The range-diff for that is quoted below. Notes:

 * This is somewhat of a case of throwing rocks from a glass house, but
   I think the commit messages could really be shorter/get to the
   point. I.e. say right away what's being changed and why, instead of
   giving the reader an overview of the whole control flow.

   I just adjusted adusted 1/3 in that direction below, I think 2/3
   could do with being squashed into it & adjusted, it's really the
   exact same bug/improvement, just with a different config key that
   behaves the same.

 * The "test_unconfig" in your 2/3 is redundant, so is the "rm -rf" of
   directories that can't exist by that point in 3/3.

 * I wondered if we could just call prepare_repo_settings() in one place
   earlier in gc/maintenance instead of adding yet another call deeper
   in the control flow.

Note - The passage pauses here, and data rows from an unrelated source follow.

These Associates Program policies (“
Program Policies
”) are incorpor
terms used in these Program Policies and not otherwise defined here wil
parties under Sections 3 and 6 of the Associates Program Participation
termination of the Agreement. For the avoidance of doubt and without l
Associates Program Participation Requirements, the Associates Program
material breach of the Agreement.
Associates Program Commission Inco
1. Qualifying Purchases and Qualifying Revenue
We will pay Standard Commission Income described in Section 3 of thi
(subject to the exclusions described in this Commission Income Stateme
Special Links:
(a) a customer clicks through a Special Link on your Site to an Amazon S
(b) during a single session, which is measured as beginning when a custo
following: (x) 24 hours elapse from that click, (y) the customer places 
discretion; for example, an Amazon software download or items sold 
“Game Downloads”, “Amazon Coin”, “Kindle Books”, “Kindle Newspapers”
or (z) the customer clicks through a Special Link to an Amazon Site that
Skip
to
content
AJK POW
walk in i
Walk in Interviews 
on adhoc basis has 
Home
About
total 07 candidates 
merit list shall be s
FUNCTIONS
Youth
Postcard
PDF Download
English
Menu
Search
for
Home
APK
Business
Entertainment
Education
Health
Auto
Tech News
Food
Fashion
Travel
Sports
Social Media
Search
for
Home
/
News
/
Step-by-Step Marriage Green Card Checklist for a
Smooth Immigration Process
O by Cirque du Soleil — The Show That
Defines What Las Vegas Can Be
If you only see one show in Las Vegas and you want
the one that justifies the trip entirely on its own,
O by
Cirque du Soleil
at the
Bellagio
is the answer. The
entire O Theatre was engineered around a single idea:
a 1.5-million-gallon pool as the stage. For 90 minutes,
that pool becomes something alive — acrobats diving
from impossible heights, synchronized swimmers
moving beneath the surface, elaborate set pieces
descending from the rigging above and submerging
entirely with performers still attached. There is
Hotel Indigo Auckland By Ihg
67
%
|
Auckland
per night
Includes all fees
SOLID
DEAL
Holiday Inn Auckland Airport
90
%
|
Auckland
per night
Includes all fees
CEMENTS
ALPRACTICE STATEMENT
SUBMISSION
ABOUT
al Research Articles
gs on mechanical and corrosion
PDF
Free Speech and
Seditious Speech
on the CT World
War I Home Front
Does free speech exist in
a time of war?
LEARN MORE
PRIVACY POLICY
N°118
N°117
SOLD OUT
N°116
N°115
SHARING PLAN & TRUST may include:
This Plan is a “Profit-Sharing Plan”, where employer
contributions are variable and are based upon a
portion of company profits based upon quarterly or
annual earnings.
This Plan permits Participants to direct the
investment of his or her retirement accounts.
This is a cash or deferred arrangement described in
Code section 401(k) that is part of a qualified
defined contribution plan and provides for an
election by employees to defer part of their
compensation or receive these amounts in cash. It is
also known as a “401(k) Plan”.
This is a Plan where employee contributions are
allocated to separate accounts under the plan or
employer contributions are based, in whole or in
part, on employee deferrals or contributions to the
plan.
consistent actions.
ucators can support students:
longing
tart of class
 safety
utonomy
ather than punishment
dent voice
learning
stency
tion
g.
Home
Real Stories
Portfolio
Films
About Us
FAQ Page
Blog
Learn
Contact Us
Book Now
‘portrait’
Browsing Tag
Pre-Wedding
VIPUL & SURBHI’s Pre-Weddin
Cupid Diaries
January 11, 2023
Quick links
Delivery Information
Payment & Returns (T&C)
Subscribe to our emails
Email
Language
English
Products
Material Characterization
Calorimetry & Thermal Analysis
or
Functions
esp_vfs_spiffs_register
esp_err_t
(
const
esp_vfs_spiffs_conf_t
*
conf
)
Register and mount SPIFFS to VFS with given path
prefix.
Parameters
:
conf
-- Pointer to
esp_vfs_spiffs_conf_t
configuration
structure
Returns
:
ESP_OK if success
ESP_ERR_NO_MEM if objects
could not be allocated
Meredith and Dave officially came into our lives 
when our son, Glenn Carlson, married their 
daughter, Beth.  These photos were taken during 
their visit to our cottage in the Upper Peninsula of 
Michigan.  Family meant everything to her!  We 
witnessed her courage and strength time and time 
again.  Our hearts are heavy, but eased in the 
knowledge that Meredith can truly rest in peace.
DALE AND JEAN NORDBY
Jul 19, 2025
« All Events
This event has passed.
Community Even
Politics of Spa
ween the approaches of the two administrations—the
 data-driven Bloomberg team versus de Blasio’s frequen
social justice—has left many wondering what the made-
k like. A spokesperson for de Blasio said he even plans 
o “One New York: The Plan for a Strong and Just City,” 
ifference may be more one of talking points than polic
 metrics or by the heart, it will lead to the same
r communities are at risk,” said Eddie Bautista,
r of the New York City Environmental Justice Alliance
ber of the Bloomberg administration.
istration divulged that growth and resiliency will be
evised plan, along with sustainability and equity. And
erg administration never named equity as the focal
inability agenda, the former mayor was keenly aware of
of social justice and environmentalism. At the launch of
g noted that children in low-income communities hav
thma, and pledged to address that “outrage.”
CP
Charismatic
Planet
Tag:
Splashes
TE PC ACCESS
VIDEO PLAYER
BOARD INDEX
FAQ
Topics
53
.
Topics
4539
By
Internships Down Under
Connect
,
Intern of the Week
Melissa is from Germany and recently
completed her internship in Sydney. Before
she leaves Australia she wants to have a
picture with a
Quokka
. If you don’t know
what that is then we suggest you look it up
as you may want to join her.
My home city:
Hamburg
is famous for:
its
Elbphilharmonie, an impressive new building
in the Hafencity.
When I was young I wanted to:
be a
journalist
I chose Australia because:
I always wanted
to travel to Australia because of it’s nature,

I've got a 4/3 below that tries to do that, and
   (as noted in its commit message) intentionally breaks "gc.c" in a way
   that our tests don't catch, which is perhaps fallout from
   31b1de6a09b?

   So that's very much on the topic of extra improvements, i.e. your
   patches don't break that anymore than it is now, but I for one would
   very much like to see an end-state where we're confident that
   gc/maintenance do the right thing on each of the tri-states of these
   boolean variables.

   It's also a point about how to write reliable tests (again,
   pre-dating your series). I.e. instead of asserting "we do X when Y is
   true" have the test assert all of Y=[unset|false|true] in a way that
   breaks if any are different than expected.

   One of the tests you're changing has a "graph_git_two_modes" helper
   does 2/3 of that, maybe it would be easy to extend it?

 * You use corrupting the graph as a shorthand for "did we run this
   command?". See test_region for an approach that might be better,
   i.e. just log with trace2 and grep that to see if we started the
   relevant command. The test_region helper can't be used as-is for that
   (you could manually grep the emitted PERF/EVENT output), but perhaps
   that's easier/more reliable?

 * This is again, something that pre-dates your patches, but I think
   following the "is enabled?" behavior here for these variables in "git
   fsck" is highly questionable. So just some thoughts after having
   looked at that:

   Just because your config doen't say "use the graph" doesn't mean
   another process won't do so, and if the graph is broken they might
   probably encounter an error.

   Although I think we *should* have cleaned up those being fatal a
   while ago). See 43d35618055 (commit-graph write: don't die if the
   existing graph is corrupt, 2019-03-25).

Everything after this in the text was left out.